Dataset entries section start

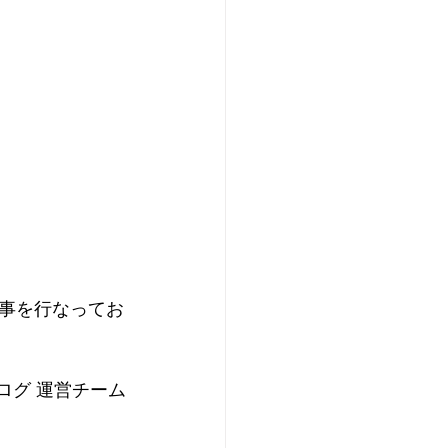
事を行なってお
ログ 運営チーム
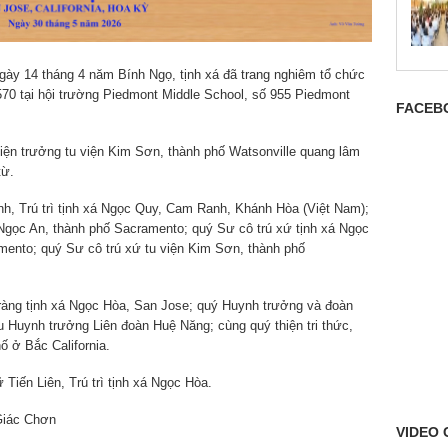
ày 14 tháng 4 năm Bính Ngọ, tịnh xá đã trang nghiêm tổ chức
2570 tại hội trường Piedmont Middle School, số 955 Piedmont
FACEB
ện trưởng tu viện Kim Sơn, thành phố Watsonville quang lâm
 từ.
h, Trú trì tịnh xá Ngọc Quy, Cam Ranh, Khánh Hòa (Việt Nam);
á Ngọc An, thành phố Sacramento; quý Sư cô trú xứ tịnh xá Ngọc
mento; quý Sư cô trú xứ tu viện Kim Sơn, thành phố
ràng tịnh xá Ngọc Hòa, San Jose; quý Huynh trưởng và đoàn
 Huynh trưởng Liên đoàn Huệ Năng; cùng quý thiện tri thức,
ố ở Bắc California.
iến Liên, Trú trì tịnh xá Ngọc Hòa.
Giác Chơn
VIDEO 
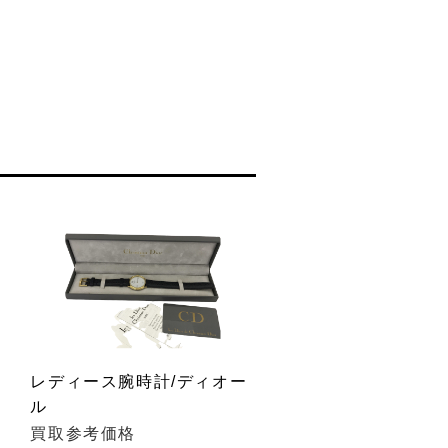
レディース腕時計/ディオー
ー
ル
買取参考価格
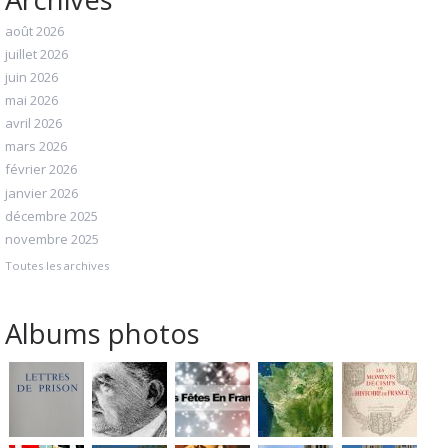
août 2026
juillet 2026
juin 2026
mai 2026
avril 2026
mars 2026
février 2026
janvier 2026
décembre 2025
novembre 2025
Toutes les archives
Albums photos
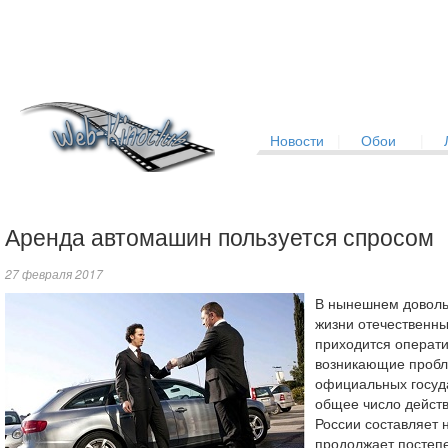
Новости
|
Обои
|
Аренда автомашин пользуется спросом
27 февраля 2017
В нынешнем доволь
жизни отечественн
приходится операт
возникающие пробл
официальных госуд
общее число дейст
России составляет 
продолжает постепе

Dataset entries section end

Pictures don't belong in the copy. Transcribe every record exactly as it appears.

**Finished exercise**
事を行なってお
ログ 運営チーム
ày 14 tháng 4 năm Bính Ngọ, tịnh xá đã trang nghiêm tổ chức
2570 tại hội trường Piedmont Middle School, số 955 Piedmont
FACEB
ện trưởng tu viện Kim Sơn, thành phố Watsonville quang lâm
 từ.
h, Trú trì tịnh xá Ngọc Quy, Cam Ranh, Khánh Hòa (Việt Nam);
á Ngọc An, thành phố Sacramento; quý Sư cô trú xứ tịnh xá Ngọc
mento; quý Sư cô trú xứ tu viện Kim Sơn, thành phố
ràng tịnh xá Ngọc Hòa, San Jose; quý Huynh trưởng và đoàn
 Huynh trưởng Liên đoàn Huệ Năng; cùng quý thiện tri thức,
ố ở Bắc California.
iến Liên, Trú trì tịnh xá Ngọc Hòa.
Giác Chơn
VIDEO 
レディース腕時計/ディオー
ー
ル
買取参考価格
août 2026
juillet 2026
juin 2026
mai 2026
avril 2026
mars 2026
février 2026
janvier 2026
décembre 2025
novembre 2025
Toutes les archives
Albums photos
Новости
|
Обои
|
Аренда автомашин пользуется спросом
27 февраля 2017
В нынешнем доволь
жизни отечественн
приходится операт
возникающие пробл
официальных госуд
общее число дейст
России составляет 
продолжает постепе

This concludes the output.